The future for Zoom and airlines will be unknown as the economy can change in any direction. Today Zoom market cap is close to the market cap of 7 biggest airlines taken together.
American communications technology company Zoom Video Communications Inc (NASDAQ: ZM) managed to capitalize on the coronavirus outbreak. As the whole world transferred to working from home, virtual meetings became more than a thing. So, today, Zoom has a market cap that is very close to the world’s seven largest airlines altogether.
At the time of writing, Zoom (ZM) stock was down by 4.74% to $166.55.
Back in December 2019, the company had 10 million daily users who were participating in video calls through this platform. By April 2020 this figure had rocketed to 300 million people in the workforce, including even the British cabinet.
As per the International Labour Organisation (ILO), 81% of the global workforce of more than three billion people have had their careers impacted in one way or another by the coronavirus outbreak. And while for some this, unfortunately, meant immediate layoffs, for many workers, mostly in economically developed countries, that meant that their work will be done remotely, online as they work from home and offices stay closed.
Not Just a Quick Fix
Zoom has, therefore, proved to be preferred not only as a quick fix to engage working from home, but also to learn from home as well. More than 90,000 schools in 20 countries are supposedly using Zoom for teaching and learning classes.
Numerous people have stood taken aback that Zoom, which was only launched in 2013, has succeeded to jump over more famous names in the video communication sector, such as Skype or Google, which from a few days ago, also has its Hangouts video calling function.
Anxious to compensate for the missed possibility, investors have converged to the company.
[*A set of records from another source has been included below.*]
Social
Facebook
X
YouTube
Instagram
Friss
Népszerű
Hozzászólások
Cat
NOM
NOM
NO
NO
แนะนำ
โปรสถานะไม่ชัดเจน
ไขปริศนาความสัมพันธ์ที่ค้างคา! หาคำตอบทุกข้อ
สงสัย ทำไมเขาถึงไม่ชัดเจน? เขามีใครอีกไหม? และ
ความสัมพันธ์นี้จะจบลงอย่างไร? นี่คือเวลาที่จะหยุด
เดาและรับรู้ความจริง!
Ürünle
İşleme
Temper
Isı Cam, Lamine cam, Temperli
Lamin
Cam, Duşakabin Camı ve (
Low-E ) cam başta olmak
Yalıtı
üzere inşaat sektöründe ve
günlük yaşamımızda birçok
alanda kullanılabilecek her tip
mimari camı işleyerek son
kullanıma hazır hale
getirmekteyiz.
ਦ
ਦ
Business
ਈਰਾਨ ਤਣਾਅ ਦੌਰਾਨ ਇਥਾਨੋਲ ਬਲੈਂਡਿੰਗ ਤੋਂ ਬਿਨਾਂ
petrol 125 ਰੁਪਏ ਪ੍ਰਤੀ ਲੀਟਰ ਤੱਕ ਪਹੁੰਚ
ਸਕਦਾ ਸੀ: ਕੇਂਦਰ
Zoom stock has risen 157% in the year to date, while the net worth of its Chinese-American founder Eric Yuan has jumped to just under $8 billion (£6.4 billion, €7.28 billion).
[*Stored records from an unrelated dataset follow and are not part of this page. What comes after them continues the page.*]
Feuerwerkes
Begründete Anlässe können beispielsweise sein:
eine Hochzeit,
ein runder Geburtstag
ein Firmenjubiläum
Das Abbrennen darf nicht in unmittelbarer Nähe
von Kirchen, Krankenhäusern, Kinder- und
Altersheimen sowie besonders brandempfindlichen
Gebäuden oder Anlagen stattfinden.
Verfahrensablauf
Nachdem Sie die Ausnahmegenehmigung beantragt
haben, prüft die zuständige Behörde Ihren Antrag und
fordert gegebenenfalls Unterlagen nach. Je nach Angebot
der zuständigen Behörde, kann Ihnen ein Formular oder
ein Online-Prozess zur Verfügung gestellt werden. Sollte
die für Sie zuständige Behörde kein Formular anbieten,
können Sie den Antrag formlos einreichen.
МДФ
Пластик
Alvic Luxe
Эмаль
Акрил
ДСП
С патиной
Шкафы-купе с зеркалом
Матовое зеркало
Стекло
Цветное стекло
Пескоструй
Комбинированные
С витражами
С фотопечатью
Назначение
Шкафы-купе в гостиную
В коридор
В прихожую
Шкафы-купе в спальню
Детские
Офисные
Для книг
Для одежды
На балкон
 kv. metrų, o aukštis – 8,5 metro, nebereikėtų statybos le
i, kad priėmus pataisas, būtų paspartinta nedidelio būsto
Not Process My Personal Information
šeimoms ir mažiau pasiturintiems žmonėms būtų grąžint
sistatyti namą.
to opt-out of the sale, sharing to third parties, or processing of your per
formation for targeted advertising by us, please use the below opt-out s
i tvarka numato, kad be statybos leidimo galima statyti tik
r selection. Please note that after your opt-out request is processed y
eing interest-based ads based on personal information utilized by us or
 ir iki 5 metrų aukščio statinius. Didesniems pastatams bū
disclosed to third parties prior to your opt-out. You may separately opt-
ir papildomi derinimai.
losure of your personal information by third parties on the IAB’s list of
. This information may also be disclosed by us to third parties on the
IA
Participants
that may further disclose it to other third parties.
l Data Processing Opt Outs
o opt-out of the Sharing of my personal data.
The tremulous impact of the COVID-19 effect on the global economy and workforce has been monitored by the visual capitalist, a website that displayed the fact that Zoom Video Communications’ market capitalization is now more than the combined worth of the seven largest airlines in the world.
Zoom and Airlines
At the current moment, the Zoom market cap is $46.95 billion. Meanwhile, the situation with airlines is not very optimistic.
Southwest Airlines (NYSE: LUV) stock is at $27.07 (+13%), with a market cap of $15.95 billion. Delta Air Lines Inc (NYSE: DAL) is trading for $21.75 (+13%), its market cap is $13.86 billion. United Airlines Inc (NASDAQ: UAL) is at $23.84 (+20%), the market cap is $6.941 billion. Deutsche Lufthansa AG (ETR: LHA) is trading for 8.14 EUR (+8%). The capitalization is 3.81 billion EUR.
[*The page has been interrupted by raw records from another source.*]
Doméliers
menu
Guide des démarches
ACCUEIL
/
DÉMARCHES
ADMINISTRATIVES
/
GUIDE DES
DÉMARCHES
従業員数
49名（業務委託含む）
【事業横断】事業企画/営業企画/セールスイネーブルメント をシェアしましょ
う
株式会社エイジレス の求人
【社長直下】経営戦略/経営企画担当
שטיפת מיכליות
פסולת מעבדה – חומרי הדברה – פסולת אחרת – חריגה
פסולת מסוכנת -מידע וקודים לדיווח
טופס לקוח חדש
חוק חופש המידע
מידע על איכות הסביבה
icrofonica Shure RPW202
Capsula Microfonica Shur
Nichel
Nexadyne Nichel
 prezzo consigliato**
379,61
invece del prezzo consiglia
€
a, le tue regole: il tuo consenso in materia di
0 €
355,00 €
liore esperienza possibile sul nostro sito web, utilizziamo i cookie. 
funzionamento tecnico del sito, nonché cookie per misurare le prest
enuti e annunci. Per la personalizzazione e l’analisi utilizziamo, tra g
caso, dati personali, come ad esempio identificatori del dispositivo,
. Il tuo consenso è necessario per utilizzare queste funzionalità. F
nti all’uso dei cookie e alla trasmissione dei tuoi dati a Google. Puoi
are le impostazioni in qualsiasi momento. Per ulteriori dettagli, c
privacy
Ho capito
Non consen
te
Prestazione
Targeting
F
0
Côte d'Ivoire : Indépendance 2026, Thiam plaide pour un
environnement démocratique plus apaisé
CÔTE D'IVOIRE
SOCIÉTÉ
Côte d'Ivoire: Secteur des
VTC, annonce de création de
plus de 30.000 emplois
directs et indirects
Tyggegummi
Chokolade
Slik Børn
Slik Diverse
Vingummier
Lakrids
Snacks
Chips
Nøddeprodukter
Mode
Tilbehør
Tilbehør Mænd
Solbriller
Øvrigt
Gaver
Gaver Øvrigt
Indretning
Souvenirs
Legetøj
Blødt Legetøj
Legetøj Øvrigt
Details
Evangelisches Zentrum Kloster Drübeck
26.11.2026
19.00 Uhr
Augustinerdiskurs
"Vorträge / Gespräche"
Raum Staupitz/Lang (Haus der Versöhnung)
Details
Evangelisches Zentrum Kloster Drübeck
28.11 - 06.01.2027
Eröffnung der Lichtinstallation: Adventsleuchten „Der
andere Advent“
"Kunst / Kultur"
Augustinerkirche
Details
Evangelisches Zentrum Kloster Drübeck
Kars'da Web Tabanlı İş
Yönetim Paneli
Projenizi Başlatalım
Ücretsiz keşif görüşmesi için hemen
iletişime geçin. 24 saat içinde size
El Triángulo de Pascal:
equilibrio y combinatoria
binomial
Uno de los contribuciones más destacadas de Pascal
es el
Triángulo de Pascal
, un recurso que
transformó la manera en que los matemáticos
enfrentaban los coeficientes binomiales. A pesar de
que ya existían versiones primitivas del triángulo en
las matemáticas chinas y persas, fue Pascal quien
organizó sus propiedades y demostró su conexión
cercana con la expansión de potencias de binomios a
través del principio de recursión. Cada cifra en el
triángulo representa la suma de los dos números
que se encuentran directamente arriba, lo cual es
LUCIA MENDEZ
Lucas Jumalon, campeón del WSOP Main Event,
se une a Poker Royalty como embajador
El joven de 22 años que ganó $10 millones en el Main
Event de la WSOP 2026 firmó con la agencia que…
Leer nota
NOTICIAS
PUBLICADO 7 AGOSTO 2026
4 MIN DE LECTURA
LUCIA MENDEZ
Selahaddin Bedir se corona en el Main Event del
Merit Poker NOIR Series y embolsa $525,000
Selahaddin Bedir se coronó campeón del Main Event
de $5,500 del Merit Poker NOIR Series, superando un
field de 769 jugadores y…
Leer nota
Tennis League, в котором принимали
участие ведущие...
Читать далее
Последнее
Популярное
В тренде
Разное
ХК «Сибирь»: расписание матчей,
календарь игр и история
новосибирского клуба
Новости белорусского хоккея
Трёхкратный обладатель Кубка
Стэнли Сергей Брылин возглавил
All together their combined market cap is around $55 billion.
Great Chances for Further Rise
With countries around the globe shutting down their borders and governments reducing domestic, let alone international travel, the air travel sector went through significant changes – and not on a good side. Since the end of January, the combined revenues of leading air companies have plunged by 62%. By the middle of May, their combined market capitalization stood just a little bit more than $46.2 billion.
The durability of this discrepancy is dubious, for sure. The same goes for Zoom’s chances for further rise. The company went through a number of security failures, partially as a result of its rapid rise. Last month, it was discovered that hackers were spreading publicly the accounts and information of 500,000 users for free on the dark web.
While some have been saying that the easing of the lockdowns across the globe will bring Zoom back to its pre-corona numbers, others have been claiming this rise is a sign that the work culture needs an urgent change. Even Twitter CEO Jack Dorsey has recently said that his employees could work from home “forever”, even after the dangers from infection goes off.
There is almost the same dismay as to the long-term allure of airline stocks. Even though revenues will most possibly pick up as travel rebounds again, there are some worries that this crisis might have a long term effect on the growth of many major airline companies. Such concerned investor sentiment was blazed even further during the last few weeks when billionaire Warren Buffett revealed he had sold all of his airline stakes.